Sometimes we widows need to accept our helplessness, because at times it’s important to allow ourselves to be helped.  The ideal, is for our journey to be a balance between being powerful and being vulnerable.  This is where it’s important to listen to your self-talk.

  • Independent – I’ll do it myself.
  • Poor sense of belonging – No one cares.
  • Mistrust – People are mean
  • Sense of belonging – I can call anytime.
  • Trust – They will keep my secrets.

Are you powerful or vulnerable?  Do you go back and forth between the two?
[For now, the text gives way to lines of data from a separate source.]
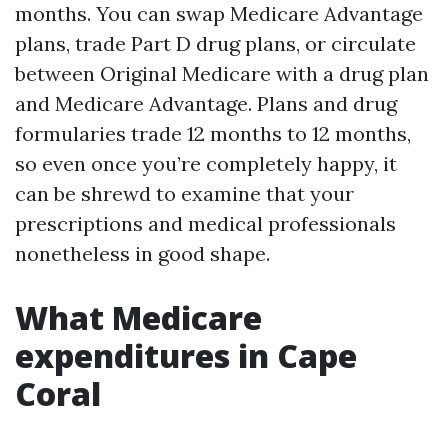
months. You can swap Medicare Advantage
plans, trade Part D drug plans, or circulate
between Original Medicare with a drug plan
and Medicare Advantage. Plans and drug
formularies trade 12 months to 12 months,
so even once you’re completely happy, it
can be shrewd to examine that your
prescriptions and medical professionals
nonetheless in good shape.
What Medicare
expenditures in Cape
Coral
Science shows that an excess of either one or the other can set you up for illness.  Your “powerful” mindset is exhausting because we can’t always do everything on our own.  On the other hand being “vulnerable” all the time weakens us because we wait for others to give us happiness.
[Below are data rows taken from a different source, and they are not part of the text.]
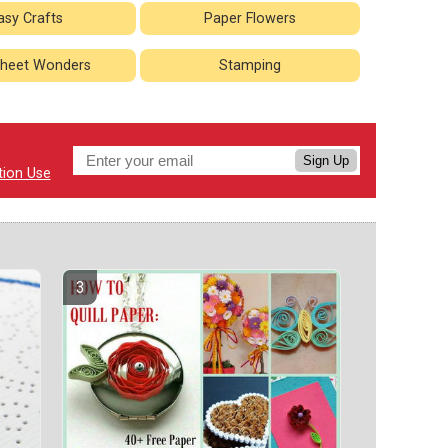
asy Crafts
Paper Flowers
heet Wonders
Stamping
Sign Up
tion Use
It’s important to move beyond the “wife” role and find another way of being “you”.  I know it felt good to be part of a couple, to have a stable place to land, to belong; but it is no longer good for your emotional health to hold on to what is no longer there.
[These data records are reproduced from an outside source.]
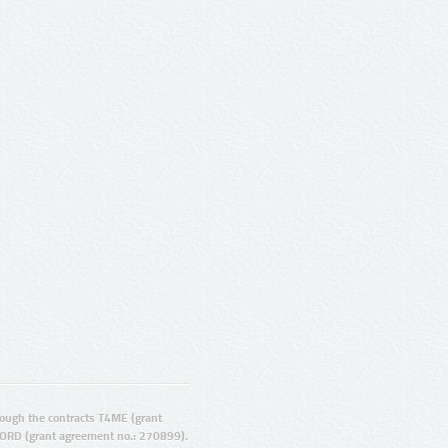
ugh the contracts T4ME (grant
ORD (grant agreement no.: 270899).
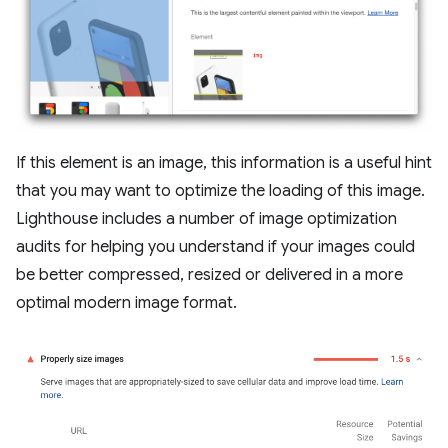
If this element is an image, this information is a useful hint
that you may want to optimize the loading of this image.
Lighthouse includes a number of image optimization
audits for helping you understand if your images could
be better compressed, resized or delivered in a more
optimal modern image format.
Mary Francis, The Sisterhood of Widows

#widow, #thesisterhoodofwidows, #widowsupport, #grief

7 Responses

  1. Luanne Reilly
    | Reply

    Thank you for this post! On this holiday week these words will help us get through the new normal. Change is so difficult.

  2. Tracey Timmons
    | Reply

    Oh my gosh yes!, I needed this. I have been struggling with this the last few days. I always thought I was a strong person. Missing my husband had shattered that and every other assumption I had about myself and even about everyday life. Trying to figure out “me” and my new normal is a challenge but as you reminded us, a necessary change… No matter how difficult. Love to all ladies out there that are now trying to navigate life without thier loved one.

  3. Annetta Gay Roberts
    | Reply

    ThankYou I appreciate these emails on Widowhood.

  4. Jean M Thompson
    | Reply

    Very powerful for me at this time. Thank you.

  5. deborahusry
    | Reply

    This is an interesting post as I’m wondering about what comes next. At about 16 months out I have been asked out for coffee by a widower, and I agreed. A neighbor introduced us. I don’t know if I’m ready or not. I guess I’ll find out next week. Somehow this opportunity (?) seems to connect with this post. I don’t want my grief to control my life, but stepping out in even this very gentle way is creating anxiety.

  6. Carole
    | Reply

    All of what you say is true. Since loosing my husband, I feel vulnerable, I need help, I need advise, I have lost my sense of “do it myself” because of my lack of strength because of what comes with age. One son tries to help and does to a degree, however “his way” is fast and “his way”. My daughter sometimes wants to help, however she is so dependent herself that she is limited. I have two older sons who are loving, however their wives are very dominant and controlling, thus limit them. Bottom line, I don’t know where to turn and I haven’t been able to fine a source to help. It sure would be nice to have some responsible and (practical for me) help and advice.

  7. Susan
    | Reply

    This holiday season is my first without my husband. It is very comforting to read your words. I feel like I don’t know what the right way to act is anymore. Try to do things myself but sometimes feel overwhelmed.